Coming in second place in the presidential race is a lot like finishing second in the Super Bowl. Instead of being the second-best contender, the loser suddenly becomes the butt of ridicule and Monday-morning quarterbacking.
Don't cry for Al Gore, whose unsavory America-Held-Hostage fight over Florida hasn't earned him nearly enough heckling yet. He's embarking on a new career as a college professor, teaching graduate-level journalism courses at Columbia University. There, in a very prominent nexus of academia and the national media elite, Gore will no doubt succeed in teaching aspiring scribes paying serious Ivy League money how he won the popular vote, and would have won Florida, too, if it weren't for those dishonest and racist Republicans.
But this is not remarkable. What is remarkable is the media's treatment of the other No. 2. The press, usually so unsympathetic with losing large, is still marching around Washington with trombones and cymbals behind Sen. John McCain, lionizing that honest man with a lantern seeking to burn a hole through "special interest corruption" with his so-called "campaign finance reform."

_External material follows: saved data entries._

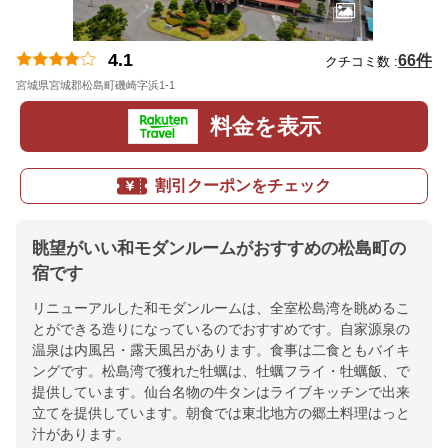
4.1
66件
クチコミ数 :
宮城県宮城郡松島町磯崎字浜1-1
地図
料金を表示
割引クーポンをチェック
眺望がいい和モダンルームがおすすめの松島町の
宿です
リニューアルした和モダンルームは、全室松島湾を眺めるこ
とができる造りになっているのでおすすめです。自家源泉の
温泉は内風呂・露天風呂があります。食事は二食ともバイキ
ングです。松島湾で獲れた牡蠣は、牡蠣フライ・牡蠣飯、で
提供しています。仙台名物の牛タンはライブキッチンで出来
立てを提供しています。朝食では東北地方の郷土料理はっと
汁があります。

In a press conference the cable-news operations clamored to present in full, McCain fatuously proclaimed: "After one of the closest elections in our nation's history, there's one thing the American people are unanimous about. They want their government back." McCain lost spectacularly in the primaries a year ago, but in so doing he's somehow mysteriously located a mandate: "The American people have chosen the president of the United States. But I also have a mandate, and I believe that that mandate can be achieved under moderate and reasonable circumstances."
A "mandate" from ... whom? By their nonstop fawning coverage, the national media are certainly suggesting a mandate exists. Network reporters like NBC's David Gregory explicitly endorsed the silly idea of McCain's "mandate," too. Yet all the polling data shows this issue is nowhere near the top of people's concerns. National Review editor Rich Lowry coolly pointed out what the media won't admit: In nearly every primary election in early 2000, less than 20 percent of McCain's voters cited "campaign finance reform" as a reason for pulling McCain's lever.

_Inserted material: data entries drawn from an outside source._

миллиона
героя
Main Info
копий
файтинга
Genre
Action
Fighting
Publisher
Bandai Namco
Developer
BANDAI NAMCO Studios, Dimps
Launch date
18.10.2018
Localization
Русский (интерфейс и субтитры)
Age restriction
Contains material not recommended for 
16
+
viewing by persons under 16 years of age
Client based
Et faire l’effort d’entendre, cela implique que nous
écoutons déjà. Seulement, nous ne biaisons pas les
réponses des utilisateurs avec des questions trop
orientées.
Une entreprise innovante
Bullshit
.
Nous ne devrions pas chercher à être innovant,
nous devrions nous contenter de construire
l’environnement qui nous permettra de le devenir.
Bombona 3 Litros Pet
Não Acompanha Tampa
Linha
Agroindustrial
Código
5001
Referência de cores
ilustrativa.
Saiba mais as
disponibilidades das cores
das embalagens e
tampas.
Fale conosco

If they don't care, who does? The press.
Print reporters promoted McCain's quixotic campaign far beyond its newsworthiness. Showing up at a half-empty town meeting in Little Rock, Ark., on Jan. 29 gained him the front page of the Washington Post. "At least one Capitol Hill sideshow could quickly become the main event," hoped Newsweek. Time relished that among the gifts lavished on the new president, "at least one skunk will be hiding in the gift bin, a present from Bush's former GOP presidential rival." In a sign of its obsession with the McCain-Feingold bill, still staggering around like the undead, Time printed a chart explaining how the bill will get "killed" again, emphasizing the legislative carnage by printing that word in blood red. No favorites there.

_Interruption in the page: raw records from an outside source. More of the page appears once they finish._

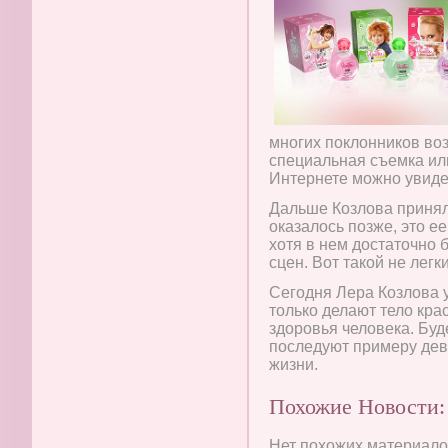
многих поклонников воз
специальная съемка или
Интернете можно увиде
Дальше Козлова принял
оказалось позже, это е
хотя в нем достаточно
сцен. Вот такой не лег
Сегодня Лера Козлова у
только делают тело кр
здоровья человека. Буд
последуют примеру дев
жизни.
Похожие Новости:
Нет похожих материалов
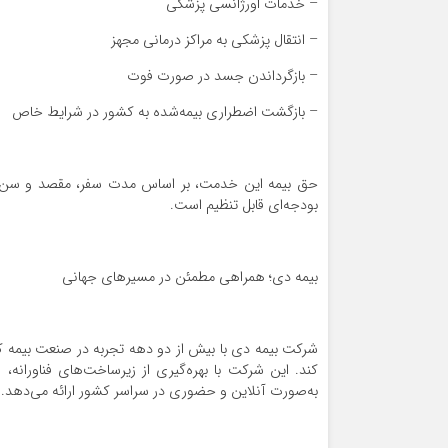
– خدمات اورژانسی پزشکی
– انتقال پزشکی به مراکز درمانی مجهز
– بازگرداندن جسد در صورت فوت
– بازگشت اضطراری بیمه‌شده به کشور در شرایط خاص
حق بیمه این خدمت، بر اساس مدت سفر، مقصد و سن بیمه
بودجه‌ای قابل تنظیم است.
بیمه دی؛ همراهی مطمئن در مسیرهای جهانی
شرکت بیمه دی با بیش از دو دهه تجربه در صنعت بیمه کش
کند. این شرکت با بهره‌گیری از زیرساخت‌های فناورانه
به‌صورت آنلاین و حضوری در سراسر کشور ارائه می‌دهد.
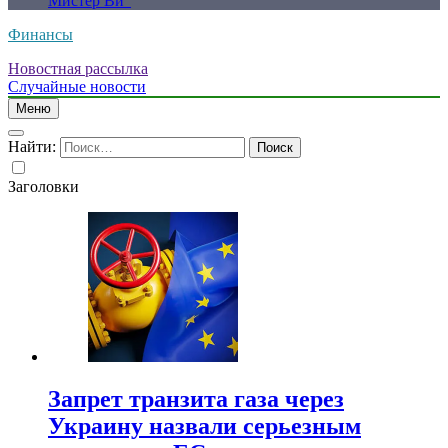
Мистер Ви”
Финансы
Новостная рассылка
Случайные новости
Меню
Найти:
Заголовки
Запрет транзита газа через
Украину назвали серьезным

While Bill Clinton was correctly -- and amazingly -- panned by the press for trying to step all over President Bush's inauguration, no one in the newsrooms is whispering a word about the class of Johnny Mac. The night Al Gore finally conceded to Bush, McCain was making the rounds of the TV networks, talking up his plans to put the thumb screws to Bush on his censorship bill. Two days into the Bush presidency, McCain was already holding court, threatening to hold up every other Bush initiative in the Senate until his pet project was placed on the agenda once again.
Amid the pitter-patter of media hearts, no one suggested that McCain was a sore loser who was threatening to ruin his own career with his impertinence. To receive that sort of criticism, McCain would have to be a Democrat trying to outlaw partial-birth abortion.
But McCain has chosen for his crusade a neverending media favorite: a bill to enhance the media's power by squashing the voices of troublesome outsiders who might disagree with the liberal media worldview. Pro-lifers are dangerous; entrepreneurs are greedy; religious institutions are intolerant; and anyone supporting any of these things is suspect at best -- or just plain evil. Only the federal government can save us from this threat, with a healthy assist from the press, which will tell us what's right and wrong.
The mysterious reign of John McCain proves the national media do not see themselves as stenographers to power. They see themselves as the wielders of power, and they insist in every flattering interview and front-page news story that McCain is the most powerful politician in Washington. Why? Because they say so. When McCain-Feingold dies yet another death, that giant whining sound you hear will be the anchormen complaining they haven't succeeded in putting McCain's -- and their own -- agenda over the top.